Bangkok's dining, bar, and hotel infrastructure around any serious Thai restaurant is extensive. Our full Bangkok bars guide covers what to do before or after, our full Bangkok hotels guide addresses where to base yourself, and our full Bangkok experiences guide covers the broader cultural context. If you are building a longer Thailand itinerary around food, our full Bangkok wineries guide rounds out the drinks picture.
Frequently Asked Questions
What's the signature dish at Bunker?
No specific signature dishes are confirmed in our current data for Bunker. The kitchen operates under chef Lorin Janita within a Thai cuisine framework, and the OAD Asia 2023 recognition points to cooking that serious frequent diners have found consistently worth returning to. Given the cuisine type and the peer set in Bangkok's mid-to-upper Thai dining tier, expect the menu to revolve around the core flavour pillars of the Thai kitchen , balanced heat, acid, aromatics, and fresh herbs , rather than novelty-led plating. Confirming current menu focus directly with the restaurant before visiting will give you the clearest picture of what the kitchen is running at any given time.
Cuisine and Recognition
A quick peer snapshot; use it as orientation, not a full ranking.

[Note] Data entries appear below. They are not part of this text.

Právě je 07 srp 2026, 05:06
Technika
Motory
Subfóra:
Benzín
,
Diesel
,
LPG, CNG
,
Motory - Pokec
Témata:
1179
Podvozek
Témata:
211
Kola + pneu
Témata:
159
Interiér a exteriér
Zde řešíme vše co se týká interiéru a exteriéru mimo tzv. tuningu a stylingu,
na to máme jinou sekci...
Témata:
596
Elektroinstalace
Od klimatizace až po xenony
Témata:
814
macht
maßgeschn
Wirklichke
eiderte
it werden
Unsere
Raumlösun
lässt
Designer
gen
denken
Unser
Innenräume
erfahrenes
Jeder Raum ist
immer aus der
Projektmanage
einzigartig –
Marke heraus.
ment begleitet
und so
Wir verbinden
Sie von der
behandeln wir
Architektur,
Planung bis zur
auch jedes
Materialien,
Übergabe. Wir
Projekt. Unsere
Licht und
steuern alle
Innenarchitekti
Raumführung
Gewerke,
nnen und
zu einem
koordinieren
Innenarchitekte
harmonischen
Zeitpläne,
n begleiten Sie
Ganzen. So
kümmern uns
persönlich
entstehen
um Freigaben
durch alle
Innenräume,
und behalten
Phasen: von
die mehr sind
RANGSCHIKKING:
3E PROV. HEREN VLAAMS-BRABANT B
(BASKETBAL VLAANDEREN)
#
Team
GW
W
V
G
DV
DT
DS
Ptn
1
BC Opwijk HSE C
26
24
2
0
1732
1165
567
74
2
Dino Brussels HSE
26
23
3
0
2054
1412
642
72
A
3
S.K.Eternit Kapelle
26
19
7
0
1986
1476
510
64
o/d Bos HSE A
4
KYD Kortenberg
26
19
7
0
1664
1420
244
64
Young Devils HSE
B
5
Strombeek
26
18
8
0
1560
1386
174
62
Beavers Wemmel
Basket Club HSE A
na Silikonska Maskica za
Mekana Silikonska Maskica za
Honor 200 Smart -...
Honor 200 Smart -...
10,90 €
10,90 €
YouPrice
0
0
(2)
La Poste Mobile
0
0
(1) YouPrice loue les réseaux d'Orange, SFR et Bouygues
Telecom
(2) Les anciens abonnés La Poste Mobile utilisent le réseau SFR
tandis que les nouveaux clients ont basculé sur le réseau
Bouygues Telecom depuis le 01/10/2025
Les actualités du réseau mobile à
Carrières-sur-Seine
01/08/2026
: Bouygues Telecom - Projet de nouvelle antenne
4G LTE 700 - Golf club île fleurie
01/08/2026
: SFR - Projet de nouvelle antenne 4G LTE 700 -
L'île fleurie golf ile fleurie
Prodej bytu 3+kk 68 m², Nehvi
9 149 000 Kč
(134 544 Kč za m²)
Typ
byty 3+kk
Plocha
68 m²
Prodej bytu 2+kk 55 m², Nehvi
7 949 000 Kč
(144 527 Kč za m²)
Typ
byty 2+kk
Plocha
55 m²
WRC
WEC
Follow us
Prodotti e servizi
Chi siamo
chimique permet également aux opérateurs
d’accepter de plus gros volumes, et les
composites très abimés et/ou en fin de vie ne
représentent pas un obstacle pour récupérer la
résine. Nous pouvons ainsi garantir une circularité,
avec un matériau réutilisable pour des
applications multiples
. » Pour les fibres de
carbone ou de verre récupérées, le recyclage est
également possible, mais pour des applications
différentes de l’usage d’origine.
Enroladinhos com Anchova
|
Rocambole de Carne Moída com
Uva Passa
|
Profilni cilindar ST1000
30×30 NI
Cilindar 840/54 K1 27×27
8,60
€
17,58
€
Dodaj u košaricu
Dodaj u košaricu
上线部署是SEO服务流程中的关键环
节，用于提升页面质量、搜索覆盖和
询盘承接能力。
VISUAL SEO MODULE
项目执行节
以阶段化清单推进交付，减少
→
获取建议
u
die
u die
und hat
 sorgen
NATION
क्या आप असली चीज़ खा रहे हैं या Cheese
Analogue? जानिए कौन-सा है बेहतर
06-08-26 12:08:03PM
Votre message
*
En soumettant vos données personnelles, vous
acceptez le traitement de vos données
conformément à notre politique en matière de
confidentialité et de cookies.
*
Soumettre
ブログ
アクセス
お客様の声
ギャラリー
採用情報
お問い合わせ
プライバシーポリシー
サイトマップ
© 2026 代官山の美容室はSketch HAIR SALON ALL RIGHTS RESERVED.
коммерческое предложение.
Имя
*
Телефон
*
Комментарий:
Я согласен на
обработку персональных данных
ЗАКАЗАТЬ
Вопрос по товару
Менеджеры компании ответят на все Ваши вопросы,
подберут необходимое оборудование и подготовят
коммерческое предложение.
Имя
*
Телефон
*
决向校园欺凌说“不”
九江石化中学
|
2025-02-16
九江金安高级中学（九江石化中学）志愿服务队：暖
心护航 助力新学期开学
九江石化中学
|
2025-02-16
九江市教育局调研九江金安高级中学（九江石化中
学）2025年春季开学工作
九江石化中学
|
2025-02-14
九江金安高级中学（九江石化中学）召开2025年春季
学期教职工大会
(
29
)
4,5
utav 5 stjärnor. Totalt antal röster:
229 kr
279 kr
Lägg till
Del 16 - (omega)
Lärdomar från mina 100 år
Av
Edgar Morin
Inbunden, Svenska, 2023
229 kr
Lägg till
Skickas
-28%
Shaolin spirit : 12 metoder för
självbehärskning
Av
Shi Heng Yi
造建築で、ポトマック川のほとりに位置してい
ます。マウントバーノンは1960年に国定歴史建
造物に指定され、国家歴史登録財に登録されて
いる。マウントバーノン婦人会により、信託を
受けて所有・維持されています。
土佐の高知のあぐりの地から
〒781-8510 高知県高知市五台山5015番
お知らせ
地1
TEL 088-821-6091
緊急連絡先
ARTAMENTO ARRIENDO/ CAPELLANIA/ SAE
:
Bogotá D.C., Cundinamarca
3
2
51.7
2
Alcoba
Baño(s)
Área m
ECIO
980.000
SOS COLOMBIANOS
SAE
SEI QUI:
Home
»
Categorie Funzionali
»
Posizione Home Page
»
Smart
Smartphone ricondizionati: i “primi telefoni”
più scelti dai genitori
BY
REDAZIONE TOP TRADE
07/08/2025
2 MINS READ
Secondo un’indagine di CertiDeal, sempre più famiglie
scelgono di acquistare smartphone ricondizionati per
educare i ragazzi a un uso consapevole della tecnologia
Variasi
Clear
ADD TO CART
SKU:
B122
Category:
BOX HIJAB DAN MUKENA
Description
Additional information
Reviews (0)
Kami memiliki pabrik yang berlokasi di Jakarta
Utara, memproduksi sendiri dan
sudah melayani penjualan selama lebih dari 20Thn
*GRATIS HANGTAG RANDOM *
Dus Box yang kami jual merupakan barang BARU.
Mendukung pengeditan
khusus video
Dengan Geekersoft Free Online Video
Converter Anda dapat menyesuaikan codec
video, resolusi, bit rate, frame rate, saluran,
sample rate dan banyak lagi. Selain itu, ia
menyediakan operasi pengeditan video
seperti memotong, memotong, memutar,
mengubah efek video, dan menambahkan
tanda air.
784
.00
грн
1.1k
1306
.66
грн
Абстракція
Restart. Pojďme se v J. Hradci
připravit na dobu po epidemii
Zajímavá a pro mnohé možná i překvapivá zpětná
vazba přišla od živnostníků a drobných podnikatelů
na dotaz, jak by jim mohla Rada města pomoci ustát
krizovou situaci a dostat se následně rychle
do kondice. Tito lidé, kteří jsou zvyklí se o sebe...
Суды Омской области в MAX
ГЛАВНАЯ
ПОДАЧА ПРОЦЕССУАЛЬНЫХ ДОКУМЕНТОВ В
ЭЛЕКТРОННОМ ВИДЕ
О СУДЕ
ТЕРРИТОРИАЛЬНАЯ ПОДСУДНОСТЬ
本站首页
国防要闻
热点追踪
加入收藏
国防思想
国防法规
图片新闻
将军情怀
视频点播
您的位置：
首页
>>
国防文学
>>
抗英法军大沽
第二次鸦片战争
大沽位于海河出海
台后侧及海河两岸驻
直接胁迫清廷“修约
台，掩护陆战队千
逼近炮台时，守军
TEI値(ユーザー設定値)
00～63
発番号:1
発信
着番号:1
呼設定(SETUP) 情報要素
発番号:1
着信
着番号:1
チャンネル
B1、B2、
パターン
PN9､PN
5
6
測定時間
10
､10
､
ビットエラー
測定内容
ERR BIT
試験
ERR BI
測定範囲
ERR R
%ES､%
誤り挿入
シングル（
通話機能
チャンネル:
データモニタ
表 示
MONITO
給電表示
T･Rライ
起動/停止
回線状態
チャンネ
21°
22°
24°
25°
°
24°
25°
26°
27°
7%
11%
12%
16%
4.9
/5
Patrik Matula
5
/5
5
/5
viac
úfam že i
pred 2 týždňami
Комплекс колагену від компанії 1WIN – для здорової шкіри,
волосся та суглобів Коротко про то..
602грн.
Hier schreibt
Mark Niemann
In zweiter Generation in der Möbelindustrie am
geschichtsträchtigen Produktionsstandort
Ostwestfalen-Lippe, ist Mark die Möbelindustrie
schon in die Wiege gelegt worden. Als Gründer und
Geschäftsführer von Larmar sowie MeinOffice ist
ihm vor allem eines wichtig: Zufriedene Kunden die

| Venue | Cuisine | Awards | Notes |
|---|---|---|---|
| Bunker | Thai | Opinionated About Dining Top Restaurants in Asia Recommended (2023) | This venue |
| Sorn | Southern Thai | Michelin 3 Star | Southern Thai, ฿฿฿฿ |
| Côte by Mauro Colagreco | Mediterranean, Modern Cuisine | Michelin 2 Star | Mediterranean, Modern Cuisine, ฿฿฿฿ |
| Baan Tepa | Thai contemporary | Michelin 2 Star | Thai contemporary, ฿฿฿฿ |
| Gaa | Modern Indian, Indian | Michelin 2 Star | Modern Indian, Indian, ฿฿฿฿ |
| Sühring | German | Michelin 2 Star | German, ฿฿฿฿ |
At a Glance
- Modern
- Trendy
- Industrial
- Cozy
- Hidden Gem
- Date Night
- Group Dining
- Special Occasion
- Open Kitchen
- Terrace
- Craft Cocktails
- Local Sourcing
- Street Scene
Raw concrete walls and beams create a stark, bunker-like refuge softened by marbled tables, colorful leather chairs, and warm lighting.